There, on February 23, 1849, the first official US Post Office on the west coast was established with Captain William G. Marcy serving as its first postmaster, his appointment having been confirmed by Washington D. C. in advance the previous November. Less than a week later, on February 28, 1849, Van Voorhees appointed Mr. C. L. Rose to open and distribute the mail in San Francisco, pending arrival of Mr. Stephan J. Dallas, who, like Captain Marcy, had been previously confirmed as postmaster.
Mr. Dallas did not take the job, so on April 1, 1849, Van Voorhees appointed Colonel John W. Geary as postmaster. On June 4 of the same year, Geary was replaced by Jacob B. Moore.
For some unknown reason, on June 15, 1849 the Postmaster General replaced Van Voorhees with another special agent, R. T. P. Allen. Like Van Voorhees, he carried on the job of establishing the postal system in California, all the time attempting to overcome what it turned out was a list of serious problems faced by his predecessor.
First of all, the post offices were ordered to pay expenses out of receipts, which often didn’t work and the salaries offered postmasters and clerks was less than that earned by an unskilled laborer.Secondly, transportation for the mail was hard to find and, when found, very expensive. All in all, the process of establishing post offices and appointing postmasters was not the simple job the special agents thought it would be.

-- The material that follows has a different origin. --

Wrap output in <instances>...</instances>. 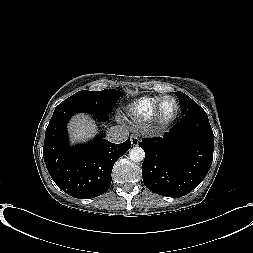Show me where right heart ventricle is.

As an example, when the need for a new post office was established by the special agent, he would authorize it and try to find a postmaster, who, if he was successful, often turned out to be the owner of a business in the same building were the post office would be located – someone who knew the advantage of having the entire population of the area passing through his or her business to get the mail.
The postmaster would be appointed and assume office, however, this was just the start of a long process. The agent would then request confirmation the post office and postmaster from the Postmaster General in Washington D.C. That, including getting the message there and back by ship, could take many months or even longer, depending upon the route the message took and the amount of bureaucratic red tape involved.

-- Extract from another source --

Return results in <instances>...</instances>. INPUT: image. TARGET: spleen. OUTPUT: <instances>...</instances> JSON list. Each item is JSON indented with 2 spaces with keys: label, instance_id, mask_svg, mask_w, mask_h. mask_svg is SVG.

Because the population of a California community could grow and decline in just a few months a new post office could easily be established and discontinued before it was even officially open. Worse yet, postmasters were political appointees and, depending how the fickle winds of politics in the nation’s capitol blew, the newly appointed postmaster might find that after nearly a year of working at the job, he or she was not confirmed at all and someone else was. Needless to say, this did not make the special agent’s job any easier.
Fortunately, in 1853 the Postmaster General had this changed so that a Post Office did not open and an appointed Postmaster did not take office until confirmed. However, as in most bureaucracies, the former practice continued for some time thereafter.

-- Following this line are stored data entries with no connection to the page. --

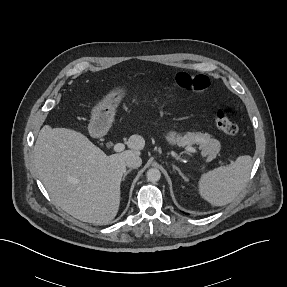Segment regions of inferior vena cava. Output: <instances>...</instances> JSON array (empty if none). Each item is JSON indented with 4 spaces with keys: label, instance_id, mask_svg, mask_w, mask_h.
<instances>
[{
    "label": "inferior vena cava",
    "instance_id": "inferior-vena-cava-1",
    "mask_svg": "<svg viewBox=\"0 0 287 287\" xmlns=\"http://www.w3.org/2000/svg\"><path fill=\"white\" fill-rule=\"evenodd\" d=\"M126 166L129 168H138L142 164V159L137 155H132L126 159Z\"/></svg>",
    "mask_w": 287,
    "mask_h": 287
}]
</instances>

Sources for this story include, “History of California Post Offices, 1849-1976”, researched by H. E. Salley (1976); “The Gold Rush Mail Agents to California and Their Postal Markings”, by Theron Wierenga” (1987); “California Town Postmarks, 1849-1935”, by John H. Williams (1997); “Short Stories Regarding The History of South El Dorado County”, by D. A. Wright (undated); the “History of El Dorado County”, by Paolo Sioli (1883), reprinted and indexed by the El Dorado Friends of the Library (1998); and the archives of the Mountain Democrat (on microfilm and accessible by computer at the El Dorado County Main Library).